•   Managua, Nicaragua  |
  •  |
  •  |
  • Edición Impresa

“Durante mi viaje desde Panamá a República Dominicana mi papá falleció. Me sentí mal pero sé que él no quería que agachara la cabeza, eso hice, seguí adelante”, así comienza el relato de Rodney Theophile Cuthbert al ser preguntado sobre el momento más difícil de su carrera fuera del beisbol. La noticia fatal ocurrió el 16 de septiembre del 2016, el muchacho de 18 años, originario de Laguna de Perlas, y que ayer firmó por 20 mil dólares con los Nacionales de Washington, al aterrizar en Dominicana supo lo que había sucedido con su progenitor. 

Rodney Theophile Cuthbert con Miguel Ruiz, scout de los Nacionales.Dos paros cardíacos, el segundo fulminante, le quitaron la vida al padre del ahora lanzador de la organización de los Nacionales. En aquella noche fría, fue Alex Mongrío, scout de la Academia MVP Rivera en aquel momento, quien le dio la mala noticia al jugador. “Le dije que recordara los mejores momentos con su padre, que no pensara en la muerte”, recuerda Janina Cuthbert, madre del muchacho. “Mi madre es mi todo, cuando me sentía mal, ella me hablaba, estaba conmigo”, cuenta Rodney. 

La vida de Rodney ha tenido varios golpes emocionales. El primero ocurrió siendo un infante, al ver como sus padres finiquitaban su relación. “Al principio padre e hijo eran muy juntos, pero me separé de él cuando Rodney tenía 8 años y allí la relación de ellos se distanció un poco. Cuando Rodney volvió a Nicaragua volvieron a juntarse algunos días. Su papá deseaba que llegara a Grandes Ligas, lamentablemente murió a los 39 años”, asegura doña Janina. 

Quince meses después del trágico suceso que marcó para siempre la vida de Rodney, el pelotero firmó ayer con los Nacionales, iniciando oficialmente su camino para alcanzar el sueño de todo jugador: llegar a Grandes Ligas. “Me siento contento porque voy a poder ayudar a mi familia. Este es el primer paso, debo trabajar, tratar de avanzar, espero llegar a Grandes Ligas. No ha sido fácil estar aquí, pero así es la vida”, dijo Cuthbert en la presentación oficial de su contrato con el equipo.

Sus inicios

La carrera de Rodney comenzó a los 12 años en Laguna de Perlas. Fue su padre, quien lo llevó a un pequeño estadio de ese lugar para que se familiarizara con el beisbol. Allí se encontró con un entrenador llamado Denis Martínez, curiosamente lanzador, igual que el hombre ejecutor de un Juego Perfecto y máximo ganador latino de todos los tiempos en las Grandes Ligas. 

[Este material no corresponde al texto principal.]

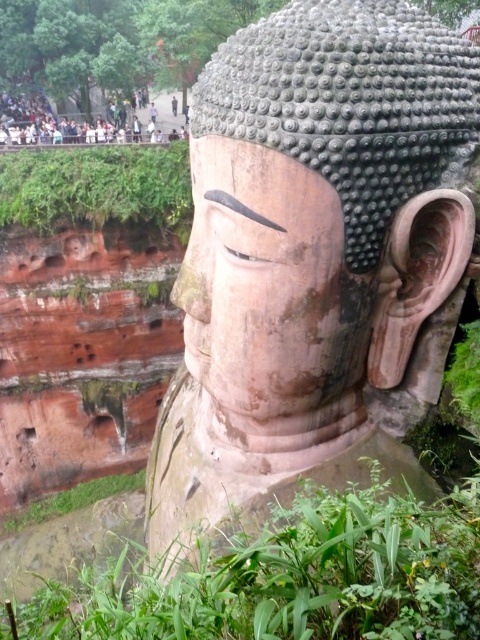 Between smooth stone statue at center and smooth stone face at center, which one appears on the left side from the viewer's perspective?

From the viewer's perspective, smooth stone statue at center appears more on the left side.

Where is `smooth stone statue at center`? Image resolution: width=480 pixels, height=640 pixels. smooth stone statue at center is located at coordinates (313, 257).

Which is behind, point (265, 468) or point (262, 339)?

Positioned behind is point (265, 468).

Where is `smooth stone statue at center`? This screenshot has width=480, height=640. smooth stone statue at center is located at coordinates (313, 257).

Can you confirm if smooth stone statue at center is positioned to the left of green leafy plant at lower center?

Indeed, smooth stone statue at center is positioned on the left side of green leafy plant at lower center.

Identify the location of smooth stone statue at center. (313, 257).

Who is more forward, (450, 317) or (232, 604)?

Point (232, 604) is in front.

Find the location of `smooth stone statue at center`. smooth stone statue at center is located at coordinates (313, 257).

Does point (282, 349) lie behind point (152, 202)?

No.

Measure the distance between smooth stone statue at center and camera.

smooth stone statue at center is 25.14 feet from camera.

Where is `smooth stone statue at center`? smooth stone statue at center is located at coordinates (313, 257). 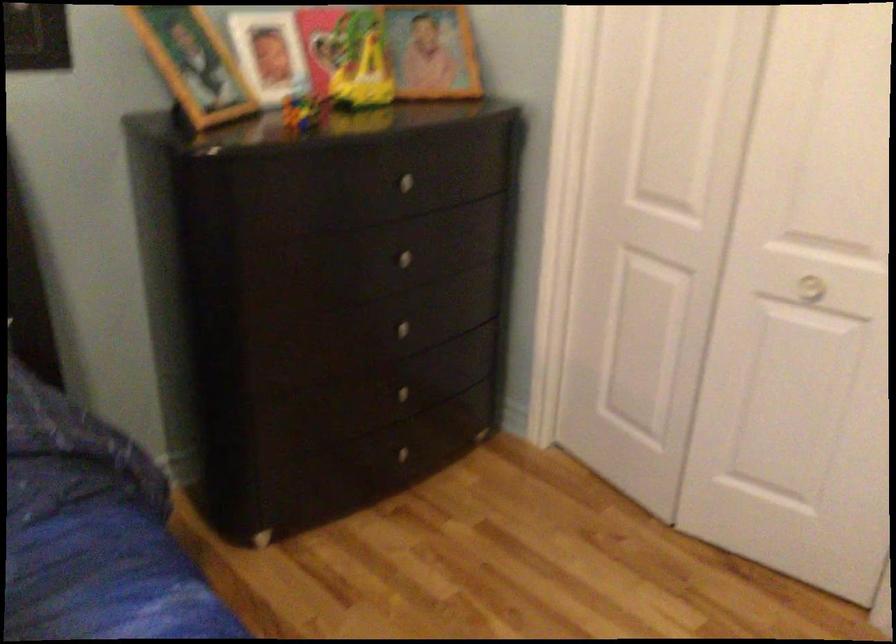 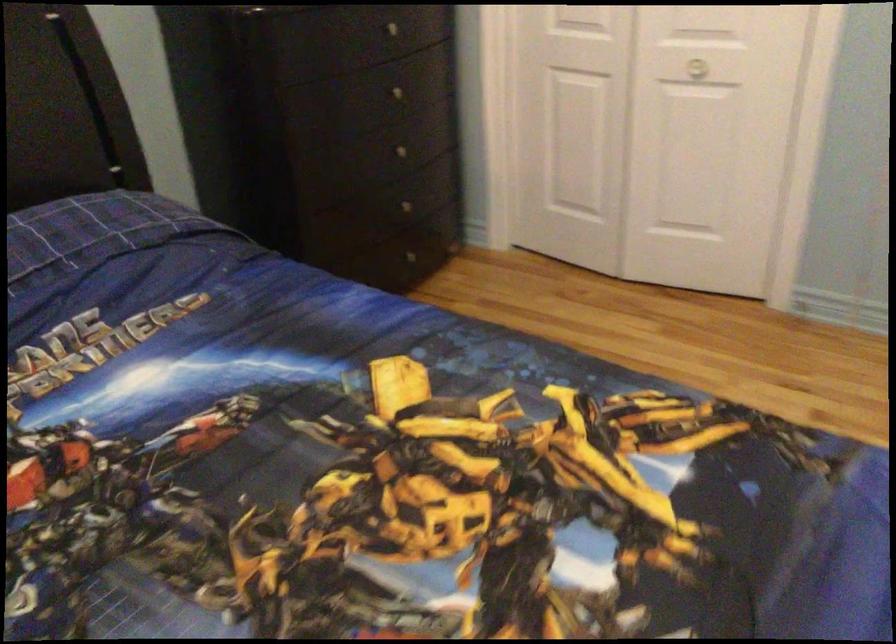 Question: Based on the continuous images, in which direction is the camera rotating? Reply with the corresponding letter.

Choices:
 (A) Left
 (B) Right
 (C) Up
 (D) Down

Answer: (B) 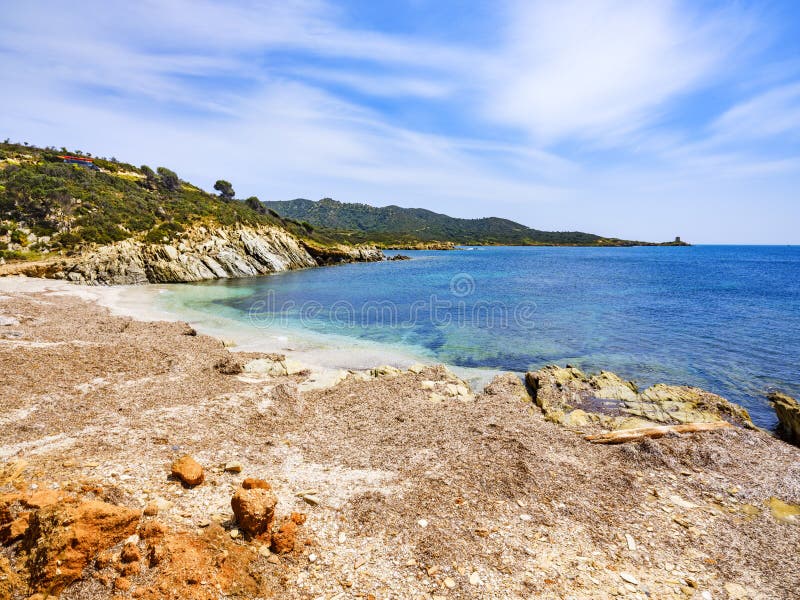 At what (x,y) coordinates should I click in order to perform the action: click on trash. Please return your answer as a coordinate pair (x, y). The width and height of the screenshot is (800, 600). Looking at the image, I should click on (606, 413). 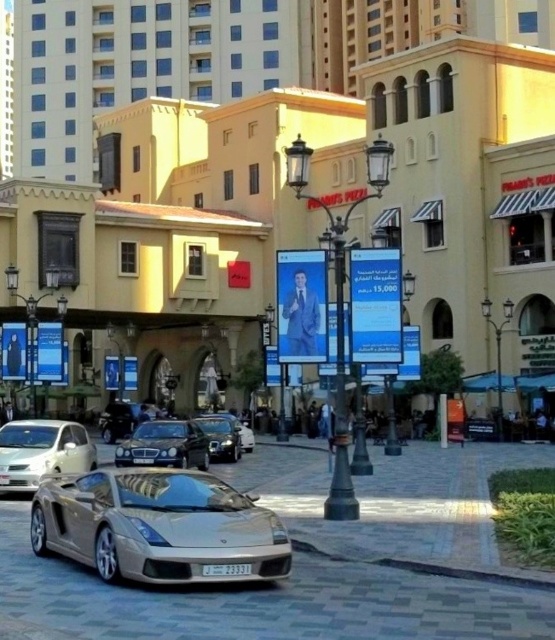 Is shiny silver sports car at center below silver metallic sports car at center?

Correct, shiny silver sports car at center is located below silver metallic sports car at center.

Who is more forward, (107, 412) or (249, 429)?

Point (249, 429) is in front.

Find the location of a particular element. This screenshot has width=555, height=640. shiny silver sports car at center is located at coordinates (122, 419).

Who is taller, gold metallic sports car at center or white glossy sedan at lower left?

Standing taller between the two is gold metallic sports car at center.

Between gold metallic sports car at center and white glossy sedan at lower left, which one is positioned lower?

gold metallic sports car at center is below.

Find the location of a particular element. The image size is (555, 640). gold metallic sports car at center is located at coordinates (158, 525).

Does matte yellow building at center appear on the right side of shiny silver car at center?

Indeed, matte yellow building at center is positioned on the right side of shiny silver car at center.

Can you confirm if matte yellow building at center is positioned to the left of shiny silver car at center?

No, matte yellow building at center is not to the left of shiny silver car at center.

Measure the distance between matte yellow building at center and camera.

matte yellow building at center and camera are 36.04 meters apart.

The width and height of the screenshot is (555, 640). In order to click on matte yellow building at center in this screenshot , I will do `click(278, 170)`. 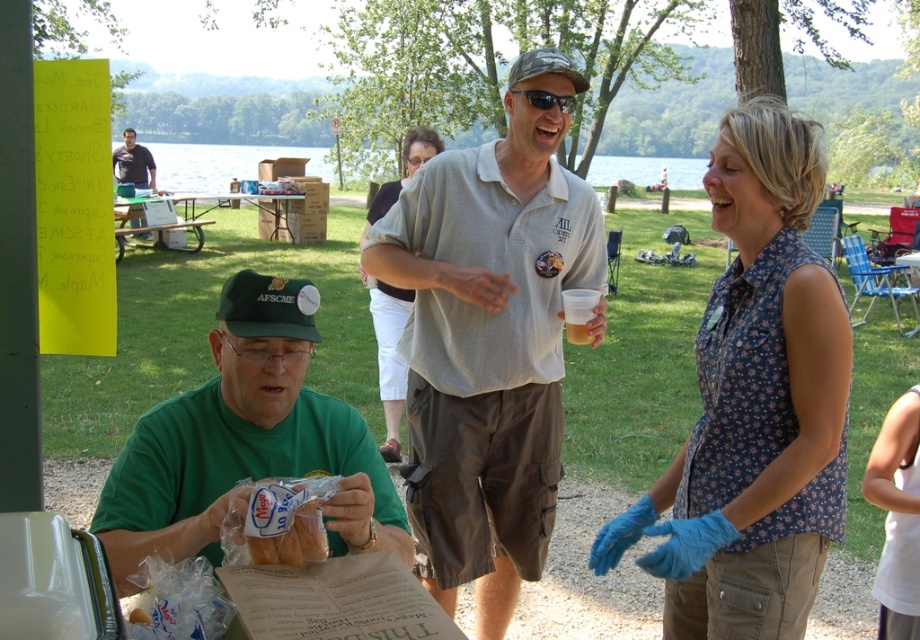 You are a photographer standing at the edge of the lake, and you want to take a picture that includes both the dark gray shirt at upper left and the translucent plastic cup at center. Which object should you focus on first to ensure both are in frame?

The dark gray shirt at upper left is much taller than the translucent plastic cup at center, so you should focus on the dark gray shirt at upper left first to ensure both are in frame.

You are a photographer standing at the edge of the lake, and you want to take a picture of the dark gray shirt at upper left and the translucent plastic cup at center. Which object should you adjust your camera focus to first to ensure both are in frame?

The dark gray shirt at upper left is positioned on the left side of the translucent plastic cup at center. Since the photographer needs to ensure both are in frame, they should first focus on the translucent plastic cup at center as it is centrally located and adjust the frame to include the dark gray shirt at upper left to the left of it.

You are standing at the point labeled point (136, 513) and want to walk to the point labeled point (387, 317). Which direction should you move?

You should move backward because point (136, 513) is in front of point (387, 317). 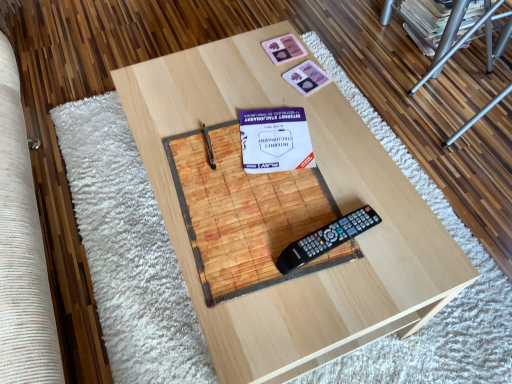 What are the coordinates of `vacant space that is to the left of pink matte coaster at upper center, arranged as the 1th square when viewed from the top` in the screenshot? It's located at click(x=230, y=64). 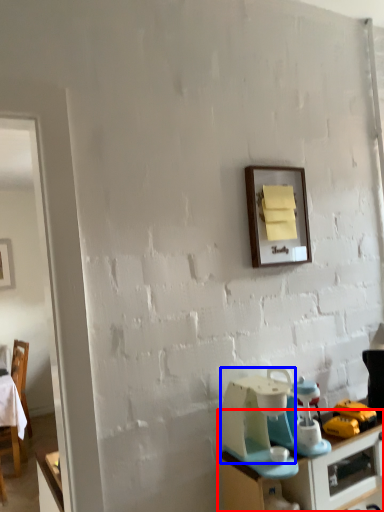 Question: Among these objects, which one is farthest to the camera, desk (highlighted by a red box) or appliance (highlighted by a blue box)?

Choices:
 (A) desk
 (B) appliance

Answer: (B) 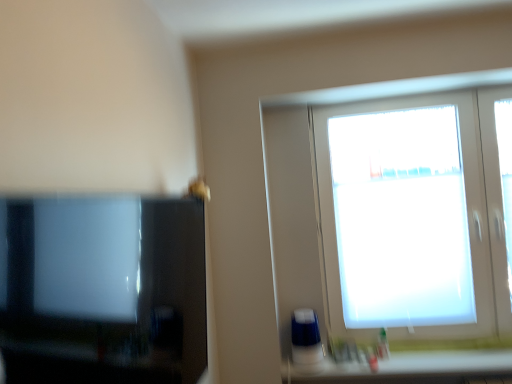 Question: Considering the positions of translucent plastic bottle at lower right and white matte window at upper right in the image, is translucent plastic bottle at lower right taller or shorter than white matte window at upper right?

Choices:
 (A) tall
 (B) short

Answer: (B)

Question: Looking at the image, does translucent plastic bottle at lower right seem bigger or smaller compared to white matte window at upper right?

Choices:
 (A) big
 (B) small

Answer: (B)

Question: Estimate the real-world distances between objects in this image. Which object is closer to the white plastic container at lower right?

Choices:
 (A) translucent plastic bottle at lower right
 (B) white matte window at upper right
 (C) matte black tv at left

Answer: (A)

Question: Estimate the real-world distances between objects in this image. Which object is farther from the white plastic container at lower right?

Choices:
 (A) matte black tv at left
 (B) white matte window at upper right
 (C) translucent plastic bottle at lower right

Answer: (A) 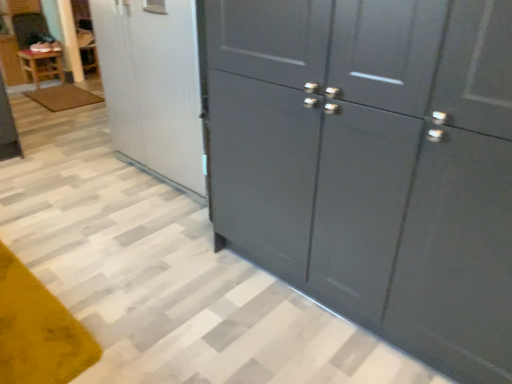 The width and height of the screenshot is (512, 384). What do you see at coordinates (153, 85) in the screenshot?
I see `white glossy refrigerator at upper left` at bounding box center [153, 85].

Measure the distance between point (136,85) and camera.

Point (136,85) and camera are 7.65 feet apart from each other.

What are the coordinates of `wooden table at left` in the screenshot? It's located at (41, 65).

Describe the element at coordinates (373, 163) in the screenshot. I see `glossy dark gray cupboard at right` at that location.

Describe the element at coordinates (63, 97) in the screenshot. I see `brown textured mat at lower left` at that location.

Identify the location of white glossy refrigerator at upper left. Image resolution: width=512 pixels, height=384 pixels. (153, 85).

Which object is thinner, wooden table at left or glossy dark gray cupboard at right?

With smaller width is wooden table at left.

Considering their positions, is wooden table at left located in front of or behind glossy dark gray cupboard at right?

In the image, wooden table at left appears behind glossy dark gray cupboard at right.

This screenshot has height=384, width=512. In the image, there is a glossy dark gray cupboard at right. In order to click on furniture above it (from the image's perspective) in this screenshot , I will do `click(41, 65)`.

Is wooden table at left touching glossy dark gray cupboard at right?

No, wooden table at left is not touching glossy dark gray cupboard at right.

The width and height of the screenshot is (512, 384). What are the coordinates of `screen door below the brown textured mat at lower left (from the image's perspective)` in the screenshot? It's located at (153, 85).

Based on the photo, from a real-world perspective, who is located higher, white glossy refrigerator at upper left or brown textured mat at lower left?

white glossy refrigerator at upper left is physically above.

Is white glossy refrigerator at upper left bigger or smaller than brown textured mat at lower left?

In the image, white glossy refrigerator at upper left appears to be larger than brown textured mat at lower left.

Based on the photo, considering the relative positions of white glossy refrigerator at upper left and brown textured mat at lower left in the image provided, is white glossy refrigerator at upper left in front of brown textured mat at lower left?

Yes, it is.

Which of these two, brown textured mat at lower left or wooden table at left, is wider?

With larger width is brown textured mat at lower left.

How much distance is there between brown textured mat at lower left and wooden table at left?

A distance of 18.09 inches exists between brown textured mat at lower left and wooden table at left.

Looking at the image, does brown textured mat at lower left seem bigger or smaller compared to wooden table at left?

brown textured mat at lower left is smaller than wooden table at left.

Between point (62, 104) and point (31, 69), which one is positioned behind?

The point (31, 69) is farther from the camera.

From a real-world perspective, between brown textured mat at lower left and glossy dark gray cupboard at right, who is vertically lower?

From a 3D spatial view, brown textured mat at lower left is below.

From the image's perspective, is brown textured mat at lower left located above or below glossy dark gray cupboard at right?

Clearly, from the image's perspective, brown textured mat at lower left is above glossy dark gray cupboard at right.

Can you confirm if brown textured mat at lower left is positioned to the right of glossy dark gray cupboard at right?

In fact, brown textured mat at lower left is to the left of glossy dark gray cupboard at right.

Considering the points (121, 117) and (54, 58), which point is behind, point (121, 117) or point (54, 58)?

The point (54, 58) is farther from the camera.

Is white glossy refrigerator at upper left facing away from wooden table at left?

No, white glossy refrigerator at upper left is not facing the opposite direction of wooden table at left.

From a real-world perspective, is white glossy refrigerator at upper left physically located above or below wooden table at left?

In terms of real-world spatial position, white glossy refrigerator at upper left is above wooden table at left.

Between white glossy refrigerator at upper left and wooden table at left, which one appears on the right side from the viewer's perspective?

white glossy refrigerator at upper left is more to the right.

Which object is further away from the camera, glossy dark gray cupboard at right or brown textured mat at lower left?

brown textured mat at lower left is behind.

Considering the positions of objects glossy dark gray cupboard at right and brown textured mat at lower left in the image provided, who is more to the left, glossy dark gray cupboard at right or brown textured mat at lower left?

From the viewer's perspective, brown textured mat at lower left appears more on the left side.

Who is smaller, glossy dark gray cupboard at right or brown textured mat at lower left?

Smaller between the two is brown textured mat at lower left.

From the image's perspective, which object appears higher, glossy dark gray cupboard at right or brown textured mat at lower left?

brown textured mat at lower left is shown above in the image.

In the scene shown: Is white glossy refrigerator at upper left not within glossy dark gray cupboard at right?

Yes.

From their relative heights in the image, would you say white glossy refrigerator at upper left is taller or shorter than glossy dark gray cupboard at right?

Considering their sizes, white glossy refrigerator at upper left has less height than glossy dark gray cupboard at right.

From the image's perspective, does white glossy refrigerator at upper left appear lower than glossy dark gray cupboard at right?

No, from the image's perspective, white glossy refrigerator at upper left is not below glossy dark gray cupboard at right.

I want to click on furniture lying above the glossy dark gray cupboard at right (from the image's perspective), so click(41, 65).

Where is `screen door in front of the brown textured mat at lower left`? screen door in front of the brown textured mat at lower left is located at coordinates (153, 85).

Which object lies further to the anchor point white glossy refrigerator at upper left, wooden table at left or brown textured mat at lower left?

wooden table at left is positioned further to the anchor white glossy refrigerator at upper left.

Considering their positions, is white glossy refrigerator at upper left positioned closer to wooden table at left than glossy dark gray cupboard at right?

white glossy refrigerator at upper left lies closer to wooden table at left than the other object.

Looking at the image, which one is located further to glossy dark gray cupboard at right, white glossy refrigerator at upper left or brown textured mat at lower left?

brown textured mat at lower left is positioned further to the anchor glossy dark gray cupboard at right.

Considering their positions, is glossy dark gray cupboard at right positioned further to wooden table at left than brown textured mat at lower left?

Among the two, glossy dark gray cupboard at right is located further to wooden table at left.

From the image, which object appears to be nearer to glossy dark gray cupboard at right, brown textured mat at lower left or wooden table at left?

brown textured mat at lower left.

Looking at the image, which one is located closer to wooden table at left, white glossy refrigerator at upper left or brown textured mat at lower left?

The object closer to wooden table at left is brown textured mat at lower left.

Looking at the image, which one is located further to glossy dark gray cupboard at right, wooden table at left or white glossy refrigerator at upper left?

wooden table at left is further to glossy dark gray cupboard at right.

When comparing their distances from brown textured mat at lower left, does wooden table at left or white glossy refrigerator at upper left seem closer?

wooden table at left is positioned closer to the anchor brown textured mat at lower left.

Identify the location of mat positioned between glossy dark gray cupboard at right and wooden table at left from near to far. (63, 97).

Where is `screen door positioned between glossy dark gray cupboard at right and wooden table at left from near to far`? The height and width of the screenshot is (384, 512). screen door positioned between glossy dark gray cupboard at right and wooden table at left from near to far is located at coordinates (153, 85).

Identify the location of mat between white glossy refrigerator at upper left and wooden table at left from front to back. Image resolution: width=512 pixels, height=384 pixels. coord(63,97).

The image size is (512, 384). Identify the location of screen door between glossy dark gray cupboard at right and brown textured mat at lower left along the z-axis. pyautogui.click(x=153, y=85). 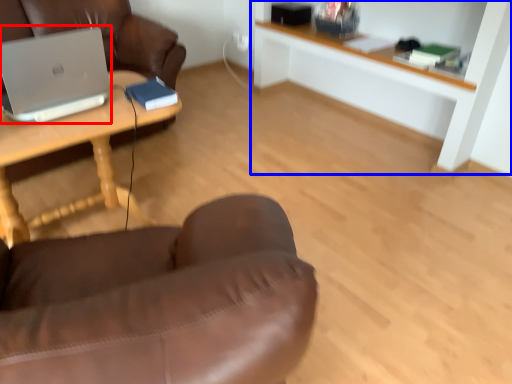 Question: Which of the following is the farthest to the observer, laptop (highlighted by a red box) or shelf (highlighted by a blue box)?

Choices:
 (A) laptop
 (B) shelf

Answer: (B) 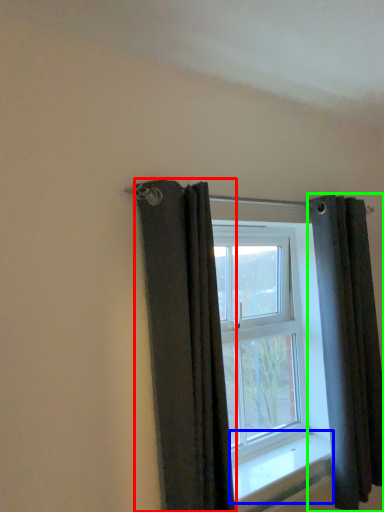 Question: Which object is positioned closest to curtain (highlighted by a red box)? Select from window sill (highlighted by a blue box) and curtain (highlighted by a green box).

Choices:
 (A) window sill
 (B) curtain

Answer: (A) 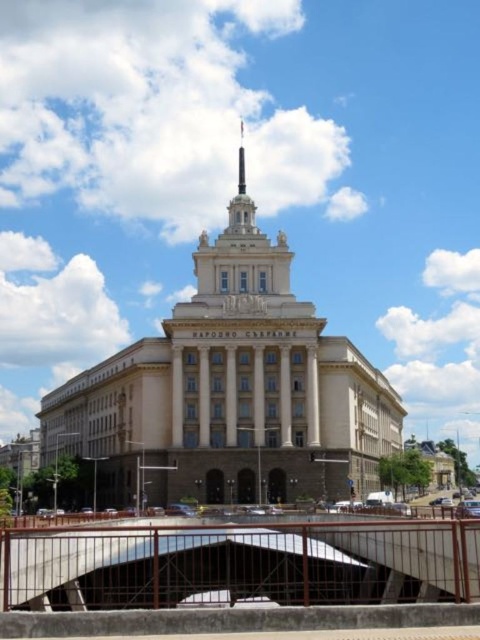 Can you confirm if beige stone building at center is shorter than polished gold spire at center top?

No, beige stone building at center is not shorter than polished gold spire at center top.

Between beige stone building at center and polished gold spire at center top, which one appears on the right side from the viewer's perspective?

From the viewer's perspective, beige stone building at center appears more on the right side.

Which is in front, point (223, 310) or point (241, 160)?

Positioned in front is point (223, 310).

Find the location of a particular element. beige stone building at center is located at coordinates (230, 392).

Who is more distant from viewer, (375, 554) or (240, 131)?

Point (240, 131)

Who is lower down, brown metal bridge at lower center or polished gold spire at center top?

brown metal bridge at lower center is lower down.

Which is in front, point (324, 577) or point (244, 188)?

Positioned in front is point (324, 577).

Find the location of a particular element. Image resolution: width=480 pixels, height=640 pixels. brown metal bridge at lower center is located at coordinates (240, 563).

Between beige stone building at center and brown metal bridge at lower center, which one has less height?

With less height is brown metal bridge at lower center.

This screenshot has width=480, height=640. Describe the element at coordinates (230, 392) in the screenshot. I see `beige stone building at center` at that location.

What do you see at coordinates (230, 392) in the screenshot? Image resolution: width=480 pixels, height=640 pixels. I see `beige stone building at center` at bounding box center [230, 392].

Locate an element on the screen. The image size is (480, 640). beige stone building at center is located at coordinates (x=230, y=392). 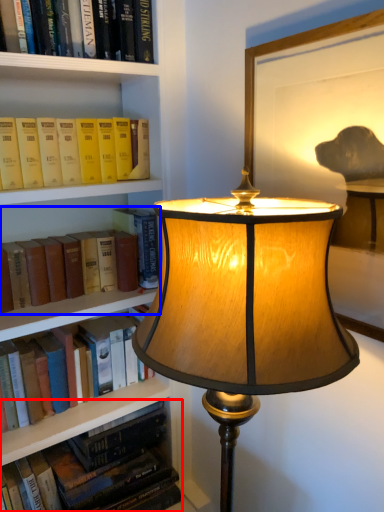 Question: Which object appears farthest to the camera in this image, book (highlighted by a red box) or book (highlighted by a blue box)?

Choices:
 (A) book
 (B) book

Answer: (A) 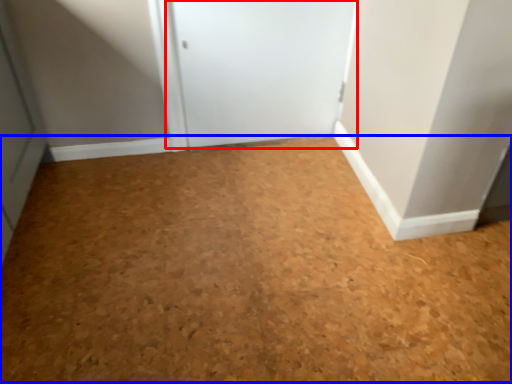 Question: Which object appears farthest to the camera in this image, door (highlighted by a red box) or plain (highlighted by a blue box)?

Choices:
 (A) door
 (B) plain

Answer: (A) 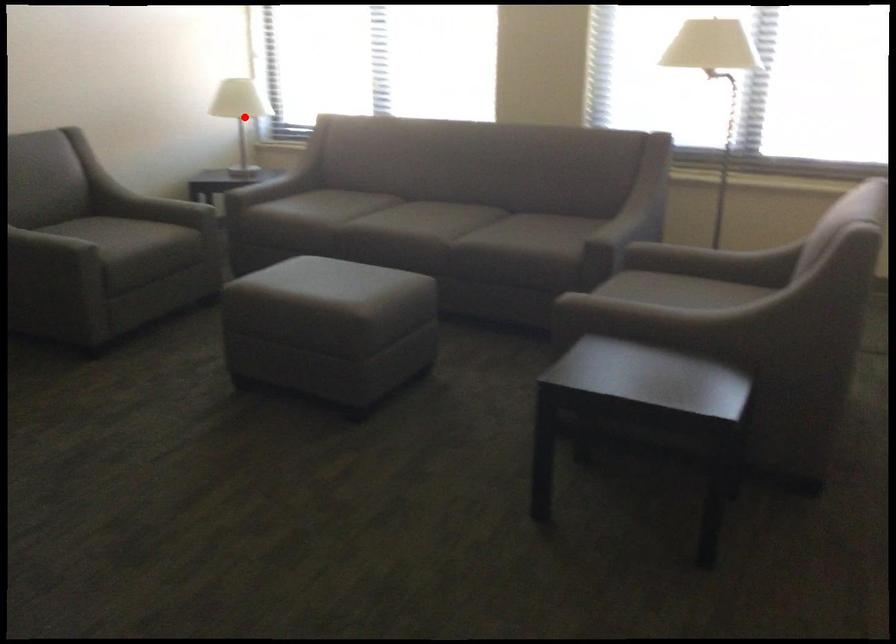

“Mi primer entrenador fue Denis Martínez. Inicialmente era un primera base, pero me cambiaron a lanzador por mi físico, me dijeron que podía ser buen pítcher Posteriormente llegó el scout Alex Mongrio, él me vio y me trajo a la Academia MVP Rivera de 13 años”, relata. Con 15 años, al joven decidieron enviarlo a República Dominicana, donde se pulió y mejoró su velocidad y mecánica de lanzar durante tres años. 

Su madre, quien es licenciada en sicopedagogía y trabaja como maestra, dice que al principio no le gustaba que su hijo jugara beisbol. “Yo quería que Rodney jugara baloncesto porque yo practiqué ese deporte, más jovencita fue parte de una selección nacional en los Juegos de Codicader. Le decía a mi hijo que el beisbol no, pero él nunca quiso dejar su deporte. Entonces tuve que respetar su decisión”. 

Gran repertorio

Las credenciales de Cuthbert para iniciar su vuelo a Las Mayores son: 6.5 pies de altura, una recta que puede alcanzar una velocidad de hasta 94 millas por horas, pero sostenidamente entre las 90-92. A eso súmenle una curva obediente quiebra cintura y el deseo de salir adelante y no ser uno más en la lista de firmados sin éxito. 

Su jugador favorito es el lanzador Mark Scherzer de los Nacionales, ganador del premio Cy Young en el 2013 y 2016. Rodney es primo de Cheslor Cuthbert, pero no ha tenido la oportunidad de conocerlo. Su mamá es prima del papá de Cheslor, de allí se origina el parentesco familiar.